Around the year 2000, my daughter Jesy and I were diagnosed with rare genetic forms of Epilepsy. Although our doctor was one of the best in the country and modern medicine was exploring every angle to find solutions, several years later our diagnosis was classified as refractory, or medically uncontrolled, and our doctor spoke to us about SUDEP ( Sudden Unexplained Death in Epilepsy).
After the initial conversation about SUDEP with our Epileptologist, we agreed a healthy and wise move would be to discuss our “end-of-life” plans with each other on a regular basis, around Thanksgiving every year. Thanksgiving was a good time because the month was observed as one of Epilepsy Awareness and SUDEP was now a big part of our Epilepsy journey. Thanksgiving was also a good time because the conversation gave us so much more for which to be thankful during that time of year. We always thought, because I was oldest and had experienced more seizures for many more years, SUDEP would steal me away first. SUDEP is a thief, a bold thief with no remorse or concern for one’s desire to live. SUDEP steals in the blink of an eye or release of a breath. November 2012, SUDEP stole my daughter moments after my last happy words with her.
I miss her physical body and still shed tears from time to time. But, surviving SUDEP in the way that I have has made me stronger and helps me carry on to live my purpose which was one of her last wishes for me.
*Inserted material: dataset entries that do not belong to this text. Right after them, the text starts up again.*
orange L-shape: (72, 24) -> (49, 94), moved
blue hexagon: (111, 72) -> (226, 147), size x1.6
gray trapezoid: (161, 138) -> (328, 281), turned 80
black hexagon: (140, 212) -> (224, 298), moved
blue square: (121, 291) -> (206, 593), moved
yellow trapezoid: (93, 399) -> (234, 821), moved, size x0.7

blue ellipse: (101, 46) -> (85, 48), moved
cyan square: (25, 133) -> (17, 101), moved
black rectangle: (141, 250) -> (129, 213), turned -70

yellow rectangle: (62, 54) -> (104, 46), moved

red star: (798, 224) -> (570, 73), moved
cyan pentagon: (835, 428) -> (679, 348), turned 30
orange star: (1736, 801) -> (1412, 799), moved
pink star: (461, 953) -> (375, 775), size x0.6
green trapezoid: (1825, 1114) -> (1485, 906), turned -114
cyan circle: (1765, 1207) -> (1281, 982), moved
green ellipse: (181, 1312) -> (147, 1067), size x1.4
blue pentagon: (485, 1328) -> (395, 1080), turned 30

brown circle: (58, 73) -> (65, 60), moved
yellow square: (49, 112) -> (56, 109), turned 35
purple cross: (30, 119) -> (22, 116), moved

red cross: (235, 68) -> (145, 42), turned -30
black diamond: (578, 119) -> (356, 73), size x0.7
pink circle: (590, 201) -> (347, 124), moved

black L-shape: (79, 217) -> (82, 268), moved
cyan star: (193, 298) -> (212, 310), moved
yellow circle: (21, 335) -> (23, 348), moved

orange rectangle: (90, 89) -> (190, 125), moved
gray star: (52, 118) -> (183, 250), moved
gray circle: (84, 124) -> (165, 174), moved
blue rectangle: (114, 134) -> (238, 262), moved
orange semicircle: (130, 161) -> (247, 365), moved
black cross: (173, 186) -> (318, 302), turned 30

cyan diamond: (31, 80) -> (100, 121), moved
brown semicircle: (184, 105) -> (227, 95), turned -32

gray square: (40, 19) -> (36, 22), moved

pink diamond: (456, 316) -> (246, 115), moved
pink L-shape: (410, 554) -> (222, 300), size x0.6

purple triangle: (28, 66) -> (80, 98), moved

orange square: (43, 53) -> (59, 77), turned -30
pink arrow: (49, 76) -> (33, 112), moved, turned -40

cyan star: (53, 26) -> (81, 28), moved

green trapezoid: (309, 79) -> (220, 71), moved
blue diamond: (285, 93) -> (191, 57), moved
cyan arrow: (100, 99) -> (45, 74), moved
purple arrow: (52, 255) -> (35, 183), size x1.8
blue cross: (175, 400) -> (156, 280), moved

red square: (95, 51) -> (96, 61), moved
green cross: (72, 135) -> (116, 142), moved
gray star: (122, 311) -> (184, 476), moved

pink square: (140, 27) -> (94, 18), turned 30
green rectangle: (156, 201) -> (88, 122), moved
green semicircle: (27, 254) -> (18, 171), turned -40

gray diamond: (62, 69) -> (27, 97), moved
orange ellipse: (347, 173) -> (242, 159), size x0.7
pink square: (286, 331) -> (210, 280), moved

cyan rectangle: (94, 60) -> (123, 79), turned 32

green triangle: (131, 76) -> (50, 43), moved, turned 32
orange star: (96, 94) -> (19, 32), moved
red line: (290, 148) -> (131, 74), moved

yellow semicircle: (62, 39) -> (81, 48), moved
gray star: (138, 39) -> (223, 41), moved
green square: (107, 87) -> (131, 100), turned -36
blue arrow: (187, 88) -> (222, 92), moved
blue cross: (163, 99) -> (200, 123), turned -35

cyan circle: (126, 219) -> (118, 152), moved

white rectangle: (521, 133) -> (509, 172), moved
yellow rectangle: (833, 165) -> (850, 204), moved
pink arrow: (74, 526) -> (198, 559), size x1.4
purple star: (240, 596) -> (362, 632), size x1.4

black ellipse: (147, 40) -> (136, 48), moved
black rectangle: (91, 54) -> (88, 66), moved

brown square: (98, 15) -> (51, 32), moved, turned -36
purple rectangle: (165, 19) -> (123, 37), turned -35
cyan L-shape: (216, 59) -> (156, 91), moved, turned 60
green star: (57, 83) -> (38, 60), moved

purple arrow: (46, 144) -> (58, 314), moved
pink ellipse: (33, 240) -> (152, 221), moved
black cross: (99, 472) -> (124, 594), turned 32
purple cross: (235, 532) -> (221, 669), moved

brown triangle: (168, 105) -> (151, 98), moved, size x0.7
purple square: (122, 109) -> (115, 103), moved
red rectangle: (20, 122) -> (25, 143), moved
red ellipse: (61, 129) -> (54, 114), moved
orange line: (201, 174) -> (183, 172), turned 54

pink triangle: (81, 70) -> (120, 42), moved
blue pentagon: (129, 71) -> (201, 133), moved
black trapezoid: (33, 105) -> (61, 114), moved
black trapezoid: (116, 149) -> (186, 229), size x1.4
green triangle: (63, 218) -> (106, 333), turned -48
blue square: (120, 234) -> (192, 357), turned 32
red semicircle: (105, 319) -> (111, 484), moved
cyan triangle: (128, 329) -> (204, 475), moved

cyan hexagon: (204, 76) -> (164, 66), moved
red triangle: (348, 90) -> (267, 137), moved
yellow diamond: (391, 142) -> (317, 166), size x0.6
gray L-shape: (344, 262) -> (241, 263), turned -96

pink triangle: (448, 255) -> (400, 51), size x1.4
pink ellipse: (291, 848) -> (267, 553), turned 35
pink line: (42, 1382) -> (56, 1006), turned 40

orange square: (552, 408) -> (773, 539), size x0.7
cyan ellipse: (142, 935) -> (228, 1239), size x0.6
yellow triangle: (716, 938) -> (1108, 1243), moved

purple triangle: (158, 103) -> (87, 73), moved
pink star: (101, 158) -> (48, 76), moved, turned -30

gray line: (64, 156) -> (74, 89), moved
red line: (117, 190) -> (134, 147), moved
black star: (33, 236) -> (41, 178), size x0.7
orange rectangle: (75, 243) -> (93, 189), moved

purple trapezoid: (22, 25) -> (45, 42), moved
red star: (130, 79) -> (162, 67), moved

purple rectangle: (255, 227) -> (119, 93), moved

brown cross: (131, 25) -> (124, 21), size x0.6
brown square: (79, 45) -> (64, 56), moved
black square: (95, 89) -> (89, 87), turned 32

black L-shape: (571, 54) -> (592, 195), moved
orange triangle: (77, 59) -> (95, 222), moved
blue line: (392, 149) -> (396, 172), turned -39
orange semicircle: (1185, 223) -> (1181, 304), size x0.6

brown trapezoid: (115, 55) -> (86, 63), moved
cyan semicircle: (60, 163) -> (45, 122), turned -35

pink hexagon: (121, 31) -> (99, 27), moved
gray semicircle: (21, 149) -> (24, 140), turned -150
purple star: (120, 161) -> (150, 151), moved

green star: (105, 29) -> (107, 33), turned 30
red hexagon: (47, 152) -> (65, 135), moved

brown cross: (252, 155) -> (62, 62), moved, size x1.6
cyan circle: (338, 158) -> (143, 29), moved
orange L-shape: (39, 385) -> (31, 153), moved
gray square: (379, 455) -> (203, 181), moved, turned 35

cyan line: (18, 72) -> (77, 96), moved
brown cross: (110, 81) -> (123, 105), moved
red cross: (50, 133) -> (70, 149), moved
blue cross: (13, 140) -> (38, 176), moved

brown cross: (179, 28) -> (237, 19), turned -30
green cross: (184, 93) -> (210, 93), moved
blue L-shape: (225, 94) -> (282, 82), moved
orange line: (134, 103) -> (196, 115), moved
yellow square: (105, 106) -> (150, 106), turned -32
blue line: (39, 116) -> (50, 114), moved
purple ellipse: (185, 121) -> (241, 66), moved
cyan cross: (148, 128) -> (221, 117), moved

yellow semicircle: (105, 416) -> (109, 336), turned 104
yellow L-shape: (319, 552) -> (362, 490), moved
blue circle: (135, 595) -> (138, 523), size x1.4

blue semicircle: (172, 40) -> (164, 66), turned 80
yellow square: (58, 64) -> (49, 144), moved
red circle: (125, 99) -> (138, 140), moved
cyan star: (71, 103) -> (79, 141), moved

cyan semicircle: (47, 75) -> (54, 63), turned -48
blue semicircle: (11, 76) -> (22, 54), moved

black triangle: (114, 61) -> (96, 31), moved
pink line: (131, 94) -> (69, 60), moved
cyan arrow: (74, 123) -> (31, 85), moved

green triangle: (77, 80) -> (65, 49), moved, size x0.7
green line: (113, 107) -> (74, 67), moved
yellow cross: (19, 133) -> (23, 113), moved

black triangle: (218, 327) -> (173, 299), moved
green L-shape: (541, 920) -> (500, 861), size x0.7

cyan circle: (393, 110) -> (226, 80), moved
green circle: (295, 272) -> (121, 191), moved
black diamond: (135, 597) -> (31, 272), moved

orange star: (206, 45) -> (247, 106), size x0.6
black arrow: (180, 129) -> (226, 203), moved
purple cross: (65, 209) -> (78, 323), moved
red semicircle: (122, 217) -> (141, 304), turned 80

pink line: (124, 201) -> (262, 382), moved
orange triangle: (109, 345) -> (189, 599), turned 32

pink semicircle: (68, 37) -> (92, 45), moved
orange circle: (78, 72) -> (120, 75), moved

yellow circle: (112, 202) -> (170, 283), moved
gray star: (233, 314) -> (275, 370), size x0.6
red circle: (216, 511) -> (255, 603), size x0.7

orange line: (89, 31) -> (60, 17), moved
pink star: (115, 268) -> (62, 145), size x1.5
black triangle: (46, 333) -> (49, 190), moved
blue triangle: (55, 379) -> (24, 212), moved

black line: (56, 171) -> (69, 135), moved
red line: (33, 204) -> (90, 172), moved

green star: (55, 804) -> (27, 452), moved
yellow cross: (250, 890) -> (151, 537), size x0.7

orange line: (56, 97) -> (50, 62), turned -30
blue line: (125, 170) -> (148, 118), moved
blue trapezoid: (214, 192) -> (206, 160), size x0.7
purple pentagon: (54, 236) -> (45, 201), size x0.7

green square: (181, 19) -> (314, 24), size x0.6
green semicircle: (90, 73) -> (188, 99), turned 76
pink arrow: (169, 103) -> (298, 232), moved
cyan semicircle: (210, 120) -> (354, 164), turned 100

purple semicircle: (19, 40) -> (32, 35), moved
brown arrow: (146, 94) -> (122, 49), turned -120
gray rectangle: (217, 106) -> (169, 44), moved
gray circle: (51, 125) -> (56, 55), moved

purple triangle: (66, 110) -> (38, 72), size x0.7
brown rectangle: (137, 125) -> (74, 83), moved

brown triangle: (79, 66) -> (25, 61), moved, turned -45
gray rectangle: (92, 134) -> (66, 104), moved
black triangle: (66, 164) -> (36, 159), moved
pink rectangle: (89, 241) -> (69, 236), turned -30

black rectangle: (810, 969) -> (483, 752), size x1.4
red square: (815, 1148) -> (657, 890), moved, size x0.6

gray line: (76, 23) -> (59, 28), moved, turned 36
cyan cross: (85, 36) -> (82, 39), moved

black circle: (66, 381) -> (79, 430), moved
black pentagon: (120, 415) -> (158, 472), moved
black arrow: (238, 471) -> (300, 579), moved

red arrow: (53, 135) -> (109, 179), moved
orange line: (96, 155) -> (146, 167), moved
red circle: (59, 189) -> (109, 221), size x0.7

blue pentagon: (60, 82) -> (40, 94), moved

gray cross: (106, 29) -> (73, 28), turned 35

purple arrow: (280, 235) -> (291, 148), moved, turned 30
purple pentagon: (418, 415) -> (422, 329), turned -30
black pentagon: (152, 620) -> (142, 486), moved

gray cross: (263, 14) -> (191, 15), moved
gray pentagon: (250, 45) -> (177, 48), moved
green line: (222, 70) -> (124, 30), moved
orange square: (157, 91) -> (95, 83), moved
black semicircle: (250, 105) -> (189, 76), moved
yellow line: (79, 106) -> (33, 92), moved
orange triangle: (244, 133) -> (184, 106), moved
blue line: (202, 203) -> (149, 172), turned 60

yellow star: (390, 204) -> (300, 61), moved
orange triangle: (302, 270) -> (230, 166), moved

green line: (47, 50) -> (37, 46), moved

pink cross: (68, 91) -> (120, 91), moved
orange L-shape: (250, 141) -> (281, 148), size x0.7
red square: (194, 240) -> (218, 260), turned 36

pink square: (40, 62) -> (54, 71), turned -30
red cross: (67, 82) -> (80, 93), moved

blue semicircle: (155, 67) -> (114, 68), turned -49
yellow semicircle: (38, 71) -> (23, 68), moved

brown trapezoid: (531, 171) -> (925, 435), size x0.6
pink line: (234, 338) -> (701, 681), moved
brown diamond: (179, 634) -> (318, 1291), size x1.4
Jesy hoped that I would live my purpose of sharing wisdom of my life experiences through words, pass them on to public ready to take action to become powerful, responsible, abundant and prosperous adults.
Whether you or a loved on carries the diagnosis of Epilepsy, remember, life is too short. The time to stop fighting to everything ( even awareness) is now. The time to care for one another and ourselves is now. The time to increase our self empowerment and learn more about taking better care of ourselves is now. Develop a growing gratitude for every moment, even the uncomfortable moments. These were some of the words and last wishes of my daughter Jesy, for the public living with a diagnosis of Refractory Epilepsy.
Talk about it
Remember, having a diagnosis of epilepsy may or may not mean you are at risk for SUDEP. So, be courageous and talk to your doctor. Then build on that courage and continue the conversation with family members and friends.